EXERCISE DIRECTIONS:
Every line with the string "etwas" must be copied from the entries below.

--- SUPPLIED DATA Enclosed Below ---

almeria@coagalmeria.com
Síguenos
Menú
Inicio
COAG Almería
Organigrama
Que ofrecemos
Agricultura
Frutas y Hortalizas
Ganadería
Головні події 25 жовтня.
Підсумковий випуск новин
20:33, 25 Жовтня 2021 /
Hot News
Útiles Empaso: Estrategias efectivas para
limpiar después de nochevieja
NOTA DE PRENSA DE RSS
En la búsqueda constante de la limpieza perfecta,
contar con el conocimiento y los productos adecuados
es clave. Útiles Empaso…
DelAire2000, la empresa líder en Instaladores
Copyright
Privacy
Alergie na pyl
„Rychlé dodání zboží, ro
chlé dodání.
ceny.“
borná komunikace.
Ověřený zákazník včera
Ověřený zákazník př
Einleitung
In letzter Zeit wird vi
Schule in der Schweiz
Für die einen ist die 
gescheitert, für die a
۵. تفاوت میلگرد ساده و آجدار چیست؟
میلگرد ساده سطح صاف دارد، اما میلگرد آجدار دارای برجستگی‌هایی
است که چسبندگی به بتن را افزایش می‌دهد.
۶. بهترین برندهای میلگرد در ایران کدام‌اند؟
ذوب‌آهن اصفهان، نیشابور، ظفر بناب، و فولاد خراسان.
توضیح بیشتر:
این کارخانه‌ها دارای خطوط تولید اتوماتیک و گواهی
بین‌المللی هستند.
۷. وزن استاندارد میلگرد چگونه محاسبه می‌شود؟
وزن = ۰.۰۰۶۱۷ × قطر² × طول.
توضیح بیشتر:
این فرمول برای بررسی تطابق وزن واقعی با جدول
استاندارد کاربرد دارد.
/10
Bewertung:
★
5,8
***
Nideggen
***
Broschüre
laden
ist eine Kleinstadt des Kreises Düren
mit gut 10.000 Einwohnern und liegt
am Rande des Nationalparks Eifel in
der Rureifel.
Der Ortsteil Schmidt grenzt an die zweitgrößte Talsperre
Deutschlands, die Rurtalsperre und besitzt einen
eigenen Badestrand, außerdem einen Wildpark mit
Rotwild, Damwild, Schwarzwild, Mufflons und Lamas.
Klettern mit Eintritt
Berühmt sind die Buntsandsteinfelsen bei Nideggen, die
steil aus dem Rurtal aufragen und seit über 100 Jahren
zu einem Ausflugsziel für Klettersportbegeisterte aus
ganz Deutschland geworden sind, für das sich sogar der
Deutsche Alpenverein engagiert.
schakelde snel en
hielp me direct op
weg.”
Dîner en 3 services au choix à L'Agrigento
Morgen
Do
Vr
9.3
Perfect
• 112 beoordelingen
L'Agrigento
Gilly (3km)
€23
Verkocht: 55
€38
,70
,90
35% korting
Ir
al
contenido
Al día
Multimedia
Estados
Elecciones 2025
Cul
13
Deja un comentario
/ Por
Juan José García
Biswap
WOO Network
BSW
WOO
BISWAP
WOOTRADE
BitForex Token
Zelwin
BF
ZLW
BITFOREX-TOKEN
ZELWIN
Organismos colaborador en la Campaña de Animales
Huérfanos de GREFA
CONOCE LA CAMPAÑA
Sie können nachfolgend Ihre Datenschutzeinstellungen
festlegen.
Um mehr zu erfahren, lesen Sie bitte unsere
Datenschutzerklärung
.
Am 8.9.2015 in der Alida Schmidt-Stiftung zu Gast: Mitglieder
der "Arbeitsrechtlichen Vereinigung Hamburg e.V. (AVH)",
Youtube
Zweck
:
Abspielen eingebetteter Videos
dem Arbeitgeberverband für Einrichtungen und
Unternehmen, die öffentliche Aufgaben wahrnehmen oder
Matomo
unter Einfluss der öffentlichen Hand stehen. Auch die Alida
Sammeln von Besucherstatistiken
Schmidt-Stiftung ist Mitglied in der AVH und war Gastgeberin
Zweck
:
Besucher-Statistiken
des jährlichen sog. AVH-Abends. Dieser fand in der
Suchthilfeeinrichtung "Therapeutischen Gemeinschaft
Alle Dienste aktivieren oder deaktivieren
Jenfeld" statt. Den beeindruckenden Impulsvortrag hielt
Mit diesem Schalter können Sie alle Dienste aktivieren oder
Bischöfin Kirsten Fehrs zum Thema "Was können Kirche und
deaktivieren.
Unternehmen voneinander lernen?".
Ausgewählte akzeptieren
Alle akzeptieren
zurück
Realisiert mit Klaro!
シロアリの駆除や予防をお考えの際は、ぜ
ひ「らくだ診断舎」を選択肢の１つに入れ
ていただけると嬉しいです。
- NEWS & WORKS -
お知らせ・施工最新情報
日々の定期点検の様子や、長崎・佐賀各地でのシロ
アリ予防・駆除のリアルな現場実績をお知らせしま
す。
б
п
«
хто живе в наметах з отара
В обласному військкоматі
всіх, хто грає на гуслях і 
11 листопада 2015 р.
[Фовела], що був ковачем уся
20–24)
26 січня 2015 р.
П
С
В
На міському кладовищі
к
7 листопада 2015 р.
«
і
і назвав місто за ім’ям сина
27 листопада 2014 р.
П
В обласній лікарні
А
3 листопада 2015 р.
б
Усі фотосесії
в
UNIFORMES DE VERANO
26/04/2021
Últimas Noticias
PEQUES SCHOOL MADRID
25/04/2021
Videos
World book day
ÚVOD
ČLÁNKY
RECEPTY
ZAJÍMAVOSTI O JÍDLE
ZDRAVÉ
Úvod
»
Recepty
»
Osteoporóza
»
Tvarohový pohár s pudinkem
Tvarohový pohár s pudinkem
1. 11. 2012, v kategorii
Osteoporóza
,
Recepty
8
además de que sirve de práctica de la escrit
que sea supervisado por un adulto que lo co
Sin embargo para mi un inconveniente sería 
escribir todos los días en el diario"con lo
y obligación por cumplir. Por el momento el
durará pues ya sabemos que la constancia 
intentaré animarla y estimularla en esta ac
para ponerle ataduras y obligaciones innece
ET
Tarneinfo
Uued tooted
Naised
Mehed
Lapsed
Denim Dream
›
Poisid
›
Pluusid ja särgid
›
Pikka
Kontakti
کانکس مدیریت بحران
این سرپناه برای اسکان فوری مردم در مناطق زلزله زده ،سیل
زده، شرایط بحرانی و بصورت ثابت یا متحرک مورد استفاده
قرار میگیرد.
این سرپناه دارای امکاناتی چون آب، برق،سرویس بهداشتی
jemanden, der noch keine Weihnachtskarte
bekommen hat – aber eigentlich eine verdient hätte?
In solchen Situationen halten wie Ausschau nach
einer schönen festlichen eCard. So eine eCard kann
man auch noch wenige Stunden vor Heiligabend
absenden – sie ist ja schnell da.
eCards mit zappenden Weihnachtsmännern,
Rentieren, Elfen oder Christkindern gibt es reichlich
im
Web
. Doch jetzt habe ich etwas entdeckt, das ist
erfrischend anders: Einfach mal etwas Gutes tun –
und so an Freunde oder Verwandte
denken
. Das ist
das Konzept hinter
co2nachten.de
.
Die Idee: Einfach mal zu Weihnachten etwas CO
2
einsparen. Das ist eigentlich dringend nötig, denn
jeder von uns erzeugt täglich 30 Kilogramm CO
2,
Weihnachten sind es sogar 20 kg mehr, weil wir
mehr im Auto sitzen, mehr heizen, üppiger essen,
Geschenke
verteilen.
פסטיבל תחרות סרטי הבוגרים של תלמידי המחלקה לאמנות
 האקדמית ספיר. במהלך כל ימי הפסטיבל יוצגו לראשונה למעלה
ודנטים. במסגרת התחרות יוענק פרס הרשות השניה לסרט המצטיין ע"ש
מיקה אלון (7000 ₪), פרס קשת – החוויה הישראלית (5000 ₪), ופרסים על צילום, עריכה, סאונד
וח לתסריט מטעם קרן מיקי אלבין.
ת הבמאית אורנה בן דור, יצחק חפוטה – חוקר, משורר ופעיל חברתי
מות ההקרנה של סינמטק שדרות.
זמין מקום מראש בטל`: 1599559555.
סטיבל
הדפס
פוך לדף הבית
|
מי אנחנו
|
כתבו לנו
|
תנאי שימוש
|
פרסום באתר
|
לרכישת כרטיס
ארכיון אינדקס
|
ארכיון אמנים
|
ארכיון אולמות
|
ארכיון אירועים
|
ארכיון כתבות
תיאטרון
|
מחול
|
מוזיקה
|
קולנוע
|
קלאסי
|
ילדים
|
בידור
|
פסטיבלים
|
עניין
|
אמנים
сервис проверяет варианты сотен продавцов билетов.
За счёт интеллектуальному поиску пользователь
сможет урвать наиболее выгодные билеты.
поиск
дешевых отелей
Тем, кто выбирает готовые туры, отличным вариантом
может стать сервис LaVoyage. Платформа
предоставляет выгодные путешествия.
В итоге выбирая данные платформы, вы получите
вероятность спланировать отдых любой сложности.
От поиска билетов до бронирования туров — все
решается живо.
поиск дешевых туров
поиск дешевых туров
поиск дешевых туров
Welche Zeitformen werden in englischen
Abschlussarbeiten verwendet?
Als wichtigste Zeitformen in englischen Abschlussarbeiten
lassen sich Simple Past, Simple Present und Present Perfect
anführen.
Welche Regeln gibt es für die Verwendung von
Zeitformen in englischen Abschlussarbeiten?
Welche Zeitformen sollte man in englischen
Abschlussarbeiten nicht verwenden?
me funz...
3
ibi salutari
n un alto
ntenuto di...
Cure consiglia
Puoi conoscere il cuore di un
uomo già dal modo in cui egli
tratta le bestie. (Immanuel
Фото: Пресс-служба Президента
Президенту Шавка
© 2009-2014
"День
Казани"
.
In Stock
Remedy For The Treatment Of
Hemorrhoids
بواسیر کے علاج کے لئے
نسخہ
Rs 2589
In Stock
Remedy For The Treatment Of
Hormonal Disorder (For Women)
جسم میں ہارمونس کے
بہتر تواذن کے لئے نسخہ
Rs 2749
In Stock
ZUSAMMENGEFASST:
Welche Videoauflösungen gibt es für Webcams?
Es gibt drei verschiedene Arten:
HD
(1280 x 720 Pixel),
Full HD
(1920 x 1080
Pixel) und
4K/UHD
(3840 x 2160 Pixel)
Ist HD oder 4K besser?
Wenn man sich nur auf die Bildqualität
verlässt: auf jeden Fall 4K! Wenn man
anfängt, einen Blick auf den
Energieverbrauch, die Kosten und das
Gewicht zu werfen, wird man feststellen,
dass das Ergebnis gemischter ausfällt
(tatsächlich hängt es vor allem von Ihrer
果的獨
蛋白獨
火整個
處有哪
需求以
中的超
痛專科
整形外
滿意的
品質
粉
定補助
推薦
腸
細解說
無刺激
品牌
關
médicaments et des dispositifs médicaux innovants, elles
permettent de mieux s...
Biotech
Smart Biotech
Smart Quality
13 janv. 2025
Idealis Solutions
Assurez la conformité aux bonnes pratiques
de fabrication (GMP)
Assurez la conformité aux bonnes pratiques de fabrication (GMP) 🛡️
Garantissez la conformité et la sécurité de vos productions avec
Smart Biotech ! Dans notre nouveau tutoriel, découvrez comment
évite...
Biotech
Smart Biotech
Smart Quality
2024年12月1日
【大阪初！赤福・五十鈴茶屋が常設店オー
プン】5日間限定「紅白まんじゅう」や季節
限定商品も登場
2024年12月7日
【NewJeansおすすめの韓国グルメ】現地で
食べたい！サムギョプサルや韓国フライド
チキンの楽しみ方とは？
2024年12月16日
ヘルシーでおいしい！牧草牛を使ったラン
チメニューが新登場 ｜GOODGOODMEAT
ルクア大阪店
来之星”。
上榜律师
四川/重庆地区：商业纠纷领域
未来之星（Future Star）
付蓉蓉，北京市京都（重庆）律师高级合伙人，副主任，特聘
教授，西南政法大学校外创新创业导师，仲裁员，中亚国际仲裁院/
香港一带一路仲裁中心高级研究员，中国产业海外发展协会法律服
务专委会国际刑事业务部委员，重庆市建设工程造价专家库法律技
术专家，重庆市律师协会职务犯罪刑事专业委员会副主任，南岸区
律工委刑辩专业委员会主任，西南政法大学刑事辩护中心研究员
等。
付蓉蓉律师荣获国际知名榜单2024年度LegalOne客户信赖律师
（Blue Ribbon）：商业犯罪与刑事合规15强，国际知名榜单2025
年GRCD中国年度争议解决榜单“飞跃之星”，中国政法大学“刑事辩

--- End of Enclosed SUPPLIED DATA ---

OUTPUT FOR THIS TASK:
. Doch jetzt habe ich etwas entdeckt, das ist
erfrischend anders: Einfach mal etwas Gutes tun –
Die Idee: Einfach mal zu Weihnachten etwas CO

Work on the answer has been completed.